2006年07月22日

ラブ★コン

ウエンツ瑛二を探せ!第521回

★★★☆(劇場)

 古より「恋の障害」には王道のパターンがあった。

「ロミオとジュリエット」がそうであったように、家柄や身分はその代表例であり、他にも国籍、思想、学歴、年齢、最近では同性愛の一般化によって「性別」という「恋の障害」も珍しくなくなった。

 また異質な作品作り続けている「メリーに首ったけ」(1998)のファレリー兄弟は、「愛しのローズマリー」(2001)で「肥満」、「ふたりにクギづけ」(2003)で「身体障害」、「2番目のキス」(2005)で「趣味」という少し変わった恋の障害を描いてきた。

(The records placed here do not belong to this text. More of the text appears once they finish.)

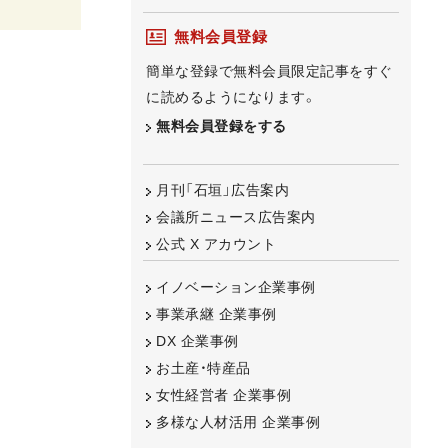
無料会員登録
簡単な登録で無料会員限定記事をすぐ
に読めるようになります。
無料会員登録をする
月刊「石垣」広告案内
会議所ニュース広告案内
公式 X アカウント
イノベーション企業事例
事業承継 企業事例
DX 企業事例
お土産・特産品
女性経営者 企業事例
多様な人材活用 企業事例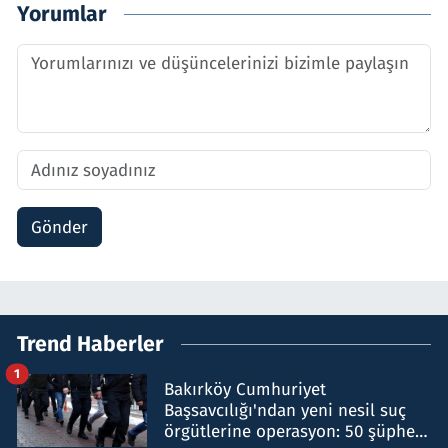
Yorumlar
Gönder
Trend Haberler
1
Bakırköy Cumhuriyet
Başsavcılığı'ndan yeni nesil suç
örgütlerine operasyon: 50 şüpheli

「障害」があればこそ盛り上がる恋。それは「いけない」と言われれば言われる程覗きたくなる「鶴の恩返し」の如く人間の性であり、世間への後ろめたさや嘲笑が「恋」の活力へと変換されるからにほかならない。

 所詮「恋のさやあて」は、恋をする当事者同士の「共通語」でしかない。

 つまり他人にとっては意外と大したことがない「障害」を、男女二人の間にだけに存在する悩みとして感情を共有し、二人で「障害」を転がしているだけなのである。

 人気少女漫画を映画化した「ラブ★コン」の障害もまた少し変わっている。

 それは三浦みつるの漫画「Theかぼちゃワイン」の如く男女の「身長差」が「恋の障害」になっているからだ。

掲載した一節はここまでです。